• [Description of the task]: In the listing below, start your output at the line with "Запеченные в мультиварке" and end it after the line with "compra. Pero para que llegue ese", copying every line exactly.

• [Record set]:

▬▬▬▬▬▬

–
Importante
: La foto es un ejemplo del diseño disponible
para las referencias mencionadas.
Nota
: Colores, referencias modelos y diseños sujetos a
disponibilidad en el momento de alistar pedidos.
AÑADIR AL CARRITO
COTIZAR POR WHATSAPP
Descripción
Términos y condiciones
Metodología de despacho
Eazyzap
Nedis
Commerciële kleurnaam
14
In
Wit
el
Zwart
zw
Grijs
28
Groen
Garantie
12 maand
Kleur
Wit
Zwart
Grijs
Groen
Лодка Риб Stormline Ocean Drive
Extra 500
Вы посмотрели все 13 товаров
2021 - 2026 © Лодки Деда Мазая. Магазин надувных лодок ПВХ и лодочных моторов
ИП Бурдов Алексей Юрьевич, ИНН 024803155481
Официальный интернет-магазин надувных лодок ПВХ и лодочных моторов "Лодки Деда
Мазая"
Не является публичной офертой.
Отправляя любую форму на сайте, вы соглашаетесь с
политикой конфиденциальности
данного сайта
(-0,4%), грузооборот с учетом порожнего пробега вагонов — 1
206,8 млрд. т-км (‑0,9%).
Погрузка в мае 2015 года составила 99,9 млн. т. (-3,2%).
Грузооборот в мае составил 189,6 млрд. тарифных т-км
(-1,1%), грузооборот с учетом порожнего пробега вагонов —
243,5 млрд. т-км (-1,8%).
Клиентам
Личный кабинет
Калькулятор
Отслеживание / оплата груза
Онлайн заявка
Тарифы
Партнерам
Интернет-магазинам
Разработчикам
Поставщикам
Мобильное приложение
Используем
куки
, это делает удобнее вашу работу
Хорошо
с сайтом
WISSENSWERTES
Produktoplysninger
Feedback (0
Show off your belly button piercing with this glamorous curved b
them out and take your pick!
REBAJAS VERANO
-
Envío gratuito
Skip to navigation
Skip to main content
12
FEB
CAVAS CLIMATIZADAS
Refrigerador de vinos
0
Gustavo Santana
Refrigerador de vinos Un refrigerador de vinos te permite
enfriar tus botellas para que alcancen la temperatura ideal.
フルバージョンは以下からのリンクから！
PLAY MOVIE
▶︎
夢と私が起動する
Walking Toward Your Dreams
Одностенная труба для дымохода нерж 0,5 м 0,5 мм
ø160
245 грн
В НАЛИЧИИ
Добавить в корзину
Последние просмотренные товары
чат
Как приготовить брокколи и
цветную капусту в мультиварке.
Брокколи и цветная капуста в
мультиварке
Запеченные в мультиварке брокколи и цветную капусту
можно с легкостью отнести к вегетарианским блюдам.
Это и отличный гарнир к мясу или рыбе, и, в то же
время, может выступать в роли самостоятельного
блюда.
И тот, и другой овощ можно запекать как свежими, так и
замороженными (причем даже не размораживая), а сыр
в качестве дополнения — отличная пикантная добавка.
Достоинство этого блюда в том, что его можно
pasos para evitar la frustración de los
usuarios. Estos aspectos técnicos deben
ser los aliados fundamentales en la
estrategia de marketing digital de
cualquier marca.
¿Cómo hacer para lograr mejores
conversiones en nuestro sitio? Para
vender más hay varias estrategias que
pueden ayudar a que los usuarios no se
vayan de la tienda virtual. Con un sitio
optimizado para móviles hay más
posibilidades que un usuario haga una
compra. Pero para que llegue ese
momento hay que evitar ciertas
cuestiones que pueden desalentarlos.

▬▬▬▬▬▬

• [Written solution]:
Запеченные в мультиварке брокколи и цветную капусту
можно с легкостью отнести к вегетарианским блюдам.
Это и отличный гарнир к мясу или рыбе, и, в то же
время, может выступать в роли самостоятельного
блюда.
И тот, и другой овощ можно запекать как свежими, так и
замороженными (причем даже не размораживая), а сыр
в качестве дополнения — отличная пикантная добавка.
Достоинство этого блюда в том, что его можно
pasos para evitar la frustración de los
usuarios. Estos aspectos técnicos deben
ser los aliados fundamentales en la
estrategia de marketing digital de
cualquier marca.
¿Cómo hacer para lograr mejores
conversiones en nuestro sitio? Para
vender más hay varias estrategias que
pueden ayudar a que los usuarios no se
vayan de la tienda virtual. Con un sitio
optimizado para móviles hay más
posibilidades que un usuario haga una
compra. Pero para que llegue ese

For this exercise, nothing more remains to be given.